This dangerous air pollutant is dropping because of COVID-19, maps show
It’s one tiny light at the end of the long coronavirus tunnel.
Nitrogen dioxide (NO2) — a highly reactive gas — pollution has reached record lows across the world as stay-at-home orders, business closures and decreased ground and air travel puts a pause on the burning of fossil fuels.
“It is a big, natural experiment that you could never reproduce on this scale,” James Lee, a professor of atmospheric chemistry at the University of York in England, told the Financial Times. “We will be able to get a much better handle on where the pollution is coming from in normal circumstances, because things like power generation will continue, but road traffic is shutting down.”
The drops in NO2 are evident in side-by-side maps of major cities such as Los Angeles, London and Prague made by visual journalist Steven Bernard.

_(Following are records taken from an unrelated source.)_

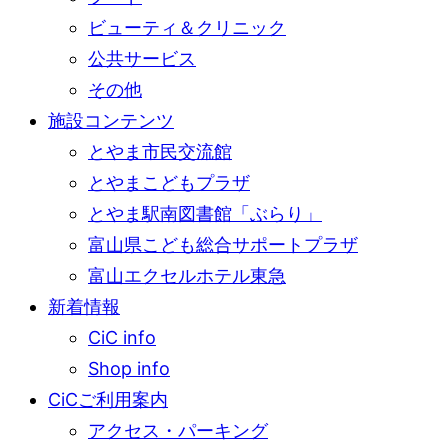
ビューティ＆クリニック
公共サービス
その他
施設コンテンツ
とやま市民交流館
とやまこどもプラザ
とやま駅南図書館「ぶらり」
富山県こども総合サポートプラザ
富山エクセルホテル東急
新着情報
CiC info
Shop info
CiCご利用案内
アクセス・パーキング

The data was processed by Descartes Labs, a company in Santa Fe, New Mexico, that performs global-scale analyses.
The purple regions indicate higher concentrations of NO2 per square meter and the yellow regions indicate lower levels of the gas.

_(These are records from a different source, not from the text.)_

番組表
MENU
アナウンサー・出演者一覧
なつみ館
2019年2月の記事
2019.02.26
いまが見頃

NO2 levels in March were 30% lower on average in the region between Washington, D.C, and Boston, compared to the average levels from 2015 to 2019, according to NASA.
The agency notes that these recent improvements in air quality have come at a high cost.
As of April 20, there were over 780,000 confirmed cases of the new coronavirus in the U.S. and more than 41,000 deaths, according to a Johns Hopkins University map.
NO2 is emitted into the air after burning fossil fuels such as diesel, gasoline and coal, according to NASA, and comes out of tailpipes when driving cars and smokestacks when generating electricity.
As a result, changes in NO2 levels can paint a picture of what human activity looks like, the agency says.
High concentrations of the gas can irritate humans’ respiratory systems and can aggravate diseases such as asthma, the United State Environmental Protection Agency says.
It can also interact with other chemicals in the air to form acid rain, which harms ecosystems such as lakes and forests, and can make the air cloudy, ruining precious views that can be seen from national parks, the EPA says.
But recent data show China’s NO2 levels are slowly rising as lockdown restrictions ease, NASA data reveal.
In another silver lining, experts forecast that emissions from energy-related carbon dioxide — a heat-trapping greenhouse gas released by human activities — will decrease by 7.5% in 2020 as a result of decreased activity related to COVID-19, the disease the new coronavirus causes, according to the U.S. Energy Information Administration.